-- Input for this task follows --

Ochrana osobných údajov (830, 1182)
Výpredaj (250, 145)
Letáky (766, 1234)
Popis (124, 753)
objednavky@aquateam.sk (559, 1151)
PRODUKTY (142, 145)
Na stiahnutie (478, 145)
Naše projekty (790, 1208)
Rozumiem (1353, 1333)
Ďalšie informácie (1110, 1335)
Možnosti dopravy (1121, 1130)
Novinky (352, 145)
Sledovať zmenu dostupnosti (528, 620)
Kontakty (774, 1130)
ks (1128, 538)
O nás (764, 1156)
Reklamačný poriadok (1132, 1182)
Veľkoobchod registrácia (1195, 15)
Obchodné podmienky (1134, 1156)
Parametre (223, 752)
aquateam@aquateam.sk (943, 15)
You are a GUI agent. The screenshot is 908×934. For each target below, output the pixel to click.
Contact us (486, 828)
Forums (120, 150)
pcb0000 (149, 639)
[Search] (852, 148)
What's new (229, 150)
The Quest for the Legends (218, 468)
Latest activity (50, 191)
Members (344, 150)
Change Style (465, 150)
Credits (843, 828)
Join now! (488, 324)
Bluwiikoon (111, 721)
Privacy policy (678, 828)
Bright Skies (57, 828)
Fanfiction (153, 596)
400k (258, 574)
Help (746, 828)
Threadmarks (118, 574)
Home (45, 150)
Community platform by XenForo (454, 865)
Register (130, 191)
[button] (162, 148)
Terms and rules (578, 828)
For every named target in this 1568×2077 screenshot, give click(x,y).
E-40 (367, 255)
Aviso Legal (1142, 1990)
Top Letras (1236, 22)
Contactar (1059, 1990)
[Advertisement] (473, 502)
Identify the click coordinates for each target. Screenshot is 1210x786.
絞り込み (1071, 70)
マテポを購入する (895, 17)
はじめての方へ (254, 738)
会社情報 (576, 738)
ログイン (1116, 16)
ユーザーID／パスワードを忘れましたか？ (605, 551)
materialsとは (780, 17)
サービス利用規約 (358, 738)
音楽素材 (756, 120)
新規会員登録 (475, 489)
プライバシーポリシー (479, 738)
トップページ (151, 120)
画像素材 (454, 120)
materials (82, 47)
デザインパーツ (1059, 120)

-- Input for this task concluded --

Your assignment:
Each line from the top of the data, up to and including the line that contains "pcb0000 (149, 639)", should be set down exactly.

Answer section:
Ochrana osobných údajov (830, 1182)
Výpredaj (250, 145)
Letáky (766, 1234)
Popis (124, 753)
objednavky@aquateam.sk (559, 1151)
PRODUKTY (142, 145)
Na stiahnutie (478, 145)
Naše projekty (790, 1208)
Rozumiem (1353, 1333)
Ďalšie informácie (1110, 1335)
Možnosti dopravy (1121, 1130)
Novinky (352, 145)
Sledovať zmenu dostupnosti (528, 620)
Kontakty (774, 1130)
ks (1128, 538)
O nás (764, 1156)
Reklamačný poriadok (1132, 1182)
Veľkoobchod registrácia (1195, 15)
Obchodné podmienky (1134, 1156)
Parametre (223, 752)
aquateam@aquateam.sk (943, 15)
You are a GUI agent. The screenshot is 908×934. For each target below, output the pixel to click.
Contact us (486, 828)
Forums (120, 150)
pcb0000 (149, 639)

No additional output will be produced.